• _PROBLEM TO WORK ON_
Print the entire listing below word for word, excluding its pictures.

SUPPLIED RECORDS below:

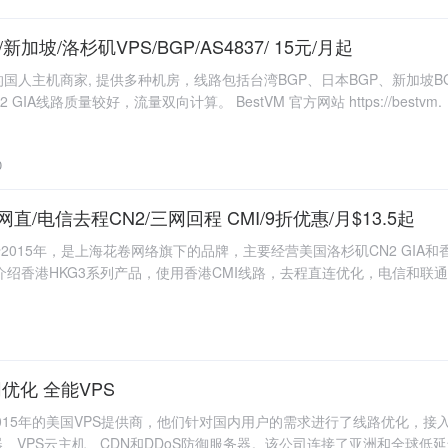
/新加坡/洛杉矶VPS/BGP/AS4837/ 15元/月起
年成立的国人主机商家, 提供多种机房，线路包括台湾BGP、日本BGP、新加
GIA线路质量较好，流量双向计算。 BestVM 官方网站 https://bestvm.
0
三网直/电信去程CN2/三网回程 CMI/9折优惠/月$13.5起
于2015年，是上海花卷网络旗下的品牌，主要经营美国洛杉矶CN2 GI
介绍香港HKG3系列产品，使用香港CMI线路，去程直连优化，电信和联通
 三网优化 全能VPS
成立于2015年的美国VPS提供商，他们针对国内用户的需求进行了线路优化，接入了
、VPS云主机、CDN和DDoS防御服务器。该公司连接了亚洲和全球低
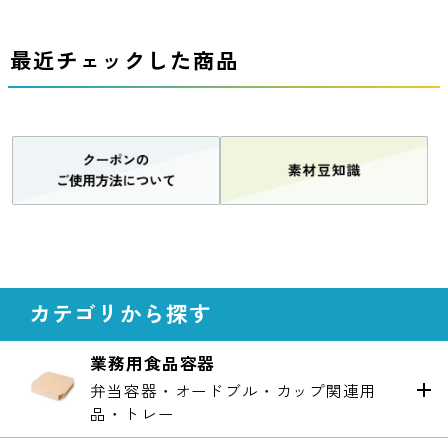
最近チェックした商品
カテゴリから探す
業務用食品容器
弁当容器・オードブル・カップ関連用
品・トレー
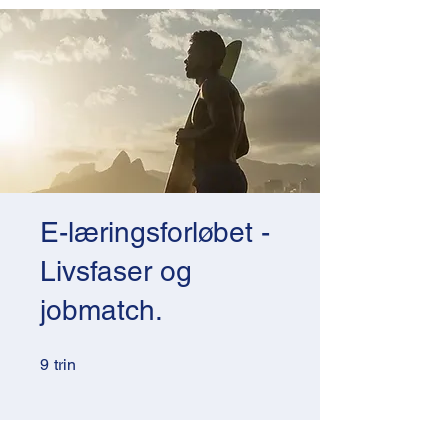
E-læringsforløbet -
Livsfaser og
jobmatch.
9 trin
9
trin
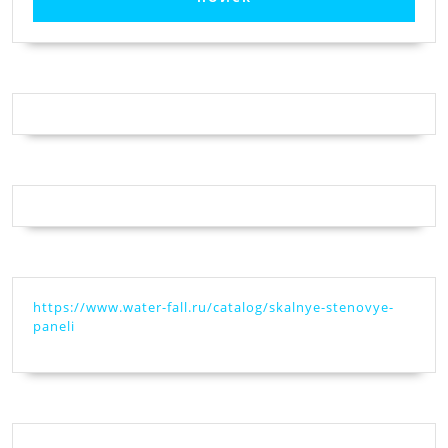
https://www.water-fall.ru/catalog/skalnye-stenovye-
paneli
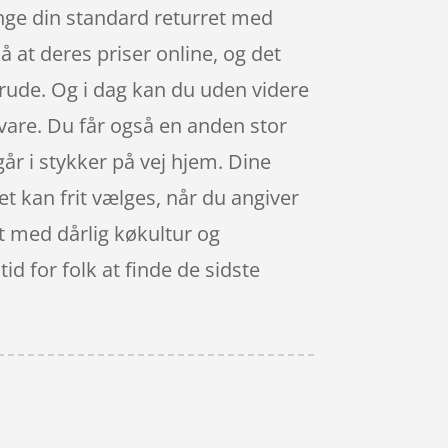
ænge din standard returret med
å at deres priser online, og det
rude. Og i dag kan du uden videre
 vare. Du får også en anden stor
år i stykker på vej hjem. Dine
det kan frit vælges, når du angiver
t med dårlig køkultur og
id for folk at finde de sidste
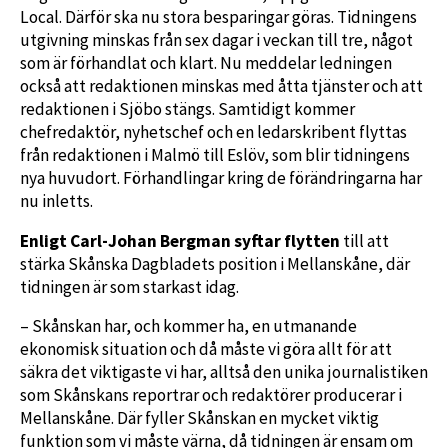
Local. Därför ska nu stora besparingar göras. Tidningens
utgivning minskas från sex dagar i veckan till tre, något
som är förhandlat och klart. Nu meddelar ledningen
också att redaktionen minskas med åtta tjänster och att
redaktionen i Sjöbo stängs. Samtidigt kommer
chefredaktör, nyhetschef och en ledarskribent flyttas
från redaktionen i Malmö till Eslöv, som blir tidningens
nya huvudort. Förhandlingar kring de förändringarna har
nu inletts.
Enligt Carl-Johan Bergman syftar flytten
till att
stärka Skånska Dagbladets position i Mellanskåne, där
tidningen är som starkast idag.
– Skånskan har, och kommer ha, en utmanande
ekonomisk situation och då måste vi göra allt för att
säkra det viktigaste vi har, alltså den unika journalistiken
som Skånskans reportrar och redaktörer producerar i
Mellanskåne. Där fyller Skånskan en mycket viktig
funktion som vi måste värna, då tidningen är ensam om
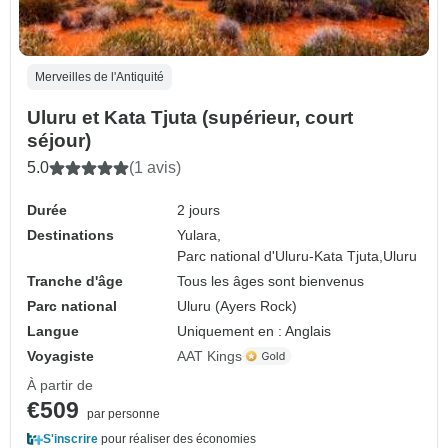
Merveilles de l'Antiquité
Uluru et Kata Tjuta (supérieur, court
séjour)
5.0
(1 avis)
Durée
2 jours
Destinations
Yulara,
Parc national d'Uluru-Kata Tjuta,
Uluru
Tranche d'âge
Tous les âges sont bienvenus
Parc national
Uluru (Ayers Rock)
Langue
Uniquement en : Anglais
Voyagiste
AAT Kings
À partir de
€509
par personne
S'inscrire
pour réaliser des économies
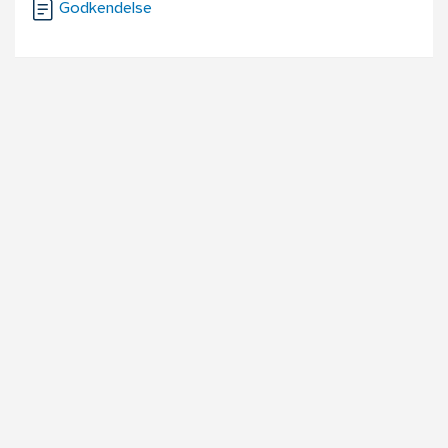
Godkendelse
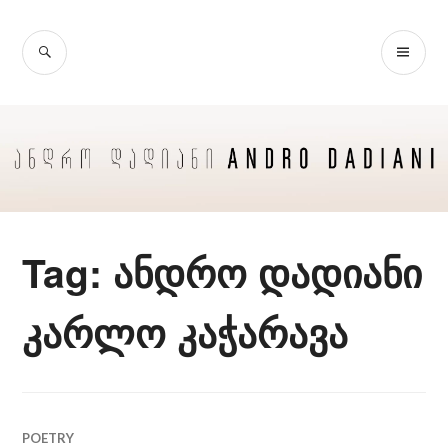
Skip
to
SEARCH
PR
content
ME
Tag:
ანდრო დადიანი
კარლო კაჭარავა
POETRY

End of SUPPLIED RECORDS.

• _ANSWER SECTION_
/新加坡/洛杉矶VPS/BGP/AS4837/ 15元/月起
年成立的国人主机商家, 提供多种机房，线路包括台湾BGP、日本BGP、新加
GIA线路质量较好，流量双向计算。 BestVM 官方网站 https://bestvm.
0
三网直/电信去程CN2/三网回程 CMI/9折优惠/月$13.5起
于2015年，是上海花卷网络旗下的品牌，主要经营美国洛杉矶CN2 GI
介绍香港HKG3系列产品，使用香港CMI线路，去程直连优化，电信和联通
 三网优化 全能VPS
成立于2015年的美国VPS提供商，他们针对国内用户的需求进行了线路优化，接入了
、VPS云主机、CDN和DDoS防御服务器。该公司连接了亚洲和全球低
最近チェックした商品
カテゴリから探す
業務用食品容器
弁当容器・オードブル・カップ関連用
品・トレー
E-læringsforløbet -
Livsfaser og
jobmatch.
9 trin
9
trin
https://www.water-fall.ru/catalog/skalnye-stenovye-
paneli
ænge din standard returret med
å at deres priser online, og det
rude. Og i dag kan du uden videre
 vare. Du får også en anden stor
år i stykker på vej hjem. Dine
det kan frit vælges, når du angiver
t med dårlig køkultur og
id for folk at finde de sidste
Local. Därför ska nu stora besparingar göras. Tidningens
utgivning minskas från sex dagar i veckan till tre, något
som är förhandlat och klart. Nu meddelar ledningen
också att redaktionen minskas med åtta tjänster och att
redaktionen i Sjöbo stängs. Samtidigt kommer
chefredaktör, nyhetschef och en ledarskribent flyttas
från redaktionen i Malmö till Eslöv, som blir tidningens
nya huvudort. Förhandlingar kring de förändringarna har
nu inletts.
Enligt Carl-Johan Bergman syftar flytten
till att
stärka Skånska Dagbladets position i Mellanskåne, där
tidningen är som starkast idag.
– Skånskan har, och kommer ha, en utmanande
ekonomisk situation och då måste vi göra allt för att
säkra det viktigaste vi har, alltså den unika journalistiken
som Skånskans reportrar och redaktörer producerar i
Mellanskåne. Där fyller Skånskan en mycket viktig
funktion som vi måste värna, då tidningen är ensam om
Merveilles de l'Antiquité
Uluru et Kata Tjuta (supérieur, court
séjour)
5.0
(1 avis)
Durée
2 jours
Destinations
Yulara,
Parc national d'Uluru-Kata Tjuta,
Uluru
Tranche d'âge
Tous les âges sont bienvenus
Parc national
Uluru (Ayers Rock)
Langue
Uniquement en : Anglais
Voyagiste
AAT Kings
À partir de
€509
par personne
S'inscrire
pour réaliser des économies
Godkendelse
Skip
to
SEARCH
PR
content
ME
Tag:
ანდრო დადიანი
კარლო კაჭარავა
POETRY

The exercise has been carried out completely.